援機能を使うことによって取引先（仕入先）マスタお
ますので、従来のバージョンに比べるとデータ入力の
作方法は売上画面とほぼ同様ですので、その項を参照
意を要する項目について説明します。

--

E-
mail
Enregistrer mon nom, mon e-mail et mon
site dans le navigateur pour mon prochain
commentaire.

---

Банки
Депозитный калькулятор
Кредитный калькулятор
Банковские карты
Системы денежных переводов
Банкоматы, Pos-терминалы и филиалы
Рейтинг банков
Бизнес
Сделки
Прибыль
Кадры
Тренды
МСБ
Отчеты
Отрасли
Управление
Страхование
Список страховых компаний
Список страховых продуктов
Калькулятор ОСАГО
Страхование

• _PROBLEM TO SOLVE_
Look above for the line holding "援機能を使うことによって取引先（仕入先）マスタお", then set down exactly that line and every line after it up to and including the line holding "意を要する項目について説明します。", with nothing else.

• _SOLUTION FOR THIS TASK_
援機能を使うことによって取引先（仕入先）マスタお
ますので、従来のバージョンに比べるとデータ入力の
作方法は売上画面とほぼ同様ですので、その項を参照
意を要する項目について説明します。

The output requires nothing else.